Sunrise star Kurt Yeager shows he's more than just an actor who lost an arm

Working in batch sunrise, Director Andrew Bird's compellingly atmospheric neo-noir vampire thriller, released in theaters and digital/on-demand on January 19, is a welcome departure from veteran actor Kurt Yeager's routine.

A former professional BMX rider and X Games athlete, Yaeger is a below-the-knee amputee after losing his leg in a serious motorcycle accident in 2006. Despite suffering a life-changing setback, she continued to enjoy her acting career. in etc NCISNetflix sci-fi extravaganza Another life and FX's top-rated TV series Sons of Anarchy. His film credits include UK Comedy Festival Directed by Ian Morris (2018) and more recently he starred Beanie Bubble (2023) with Zach Galifianakis and Elizabeth Banks.

Defined by disability

With sleek looks, a chiseled physique and an outspoken personality with an unflinching confidence, Yaeger is the intimidating, situationally self-absorbed figure Hollywood sets up for its many flawed characters. However, that was not always reflected in the way he was treated on set during many productions.

„In other projects I've been involved in, people have tried to force my disability to be perfect,” Yeager explains during an interview.

It feels like being told, „Oh your character is an amputee, so you must be a lame cripple, you must be in pain, you must be sad.” I usually ask them how long the character has been an amputee and they say ten years. I tell them he would have adjusted by now, but they can't handle it because they want you to play what they think the reality of being disabled is.

Yaeger continues, „It's like they're playing these tropes into the character and focusing on the leg because maybe they think it's about me. Sometimes, I feel like the whole reason I'm there is my prosthetic leg, and it's the star leg, not me.”

Intellectual intelligence

At the Lionsgates SunriseYager plays Gillespie, a small-town cop at odds with Alex Pettyfer, an ex-cop turned vampire out for revenge, and Guy Pearce, a villainous demagogue with a lust for power and control.

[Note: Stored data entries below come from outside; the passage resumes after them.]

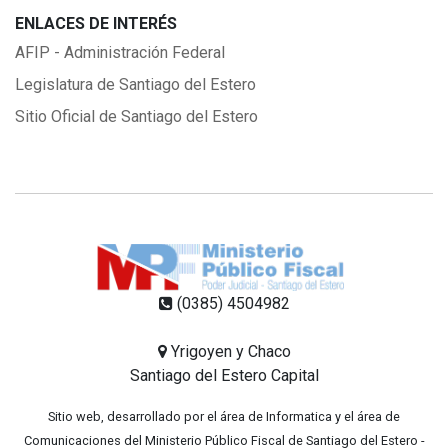
ENLACES DE INTERÉS
AFIP - Administración Federal
Legislatura de Santiago del Estero
Sitio Oficial de Santiago del Estero
(0385) 4504982
Yrigoyen y Chaco
Santiago del Estero Capital
Sitio web, desarrollado por el área de Informatica y el área de
Comunicaciones del Ministerio Público Fiscal de Santiago del Estero -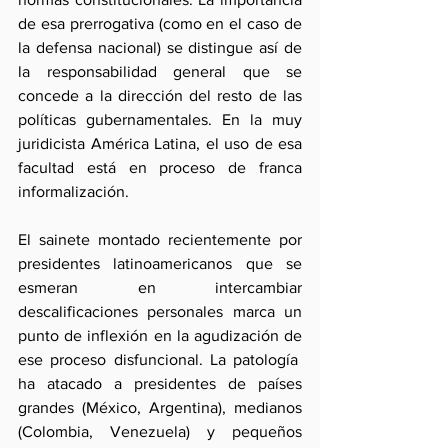
de esa prerrogativa (como en el caso de 
la defensa nacional) se distingue así de 
la responsabilidad general que se 
concede a la dirección del resto de las 
políticas gubernamentales. En la muy 
juridicista América Latina, el uso de esa 
facultad está en proceso de franca 
informalización.
El sainete montado recientemente por 
presidentes latinoamericanos que se 
esmeran en intercambiar 
descalificaciones personales marca un 
punto de inflexión en la agudización de 
ese proceso disfuncional. La patología  
ha atacado a presidentes de países 
grandes (México, Argentina), medianos 
(Colombia, Venezuela) y pequeños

Wrapped within this fantasy horror are themes of redemption and the character of Pettifer, who is bereft of a Chinese immigrant family facing alienation in a hostile and unforgiving land.

For the film, Yager felt that his acting skills contributed more than his disparity in what he describes as a feature with a perfect balance between the size of the production and the importance of his role. :

“I like to think that they liked me for my acting skills. Even though they knew I had a prosthetic leg, the character was not written as disabled. It never came across as negative. Other actors said I changed their perspective. Thinking disability is often about being surprised when this one thing turns out to be very different from what you thought.

Yager likes to see her positive experiences in acting and filming Sunrise Replicated to other trans people in the film and television industry and advocate for improved disability inclusion within the gilded environs of Hollywood. She is a member of the Screen Actors Guild-American Federation of Television and Radio Artists Committee on Performers with Disabilities and has a particular interest in encouraging actors with disabilities to play roles not specified as disabled.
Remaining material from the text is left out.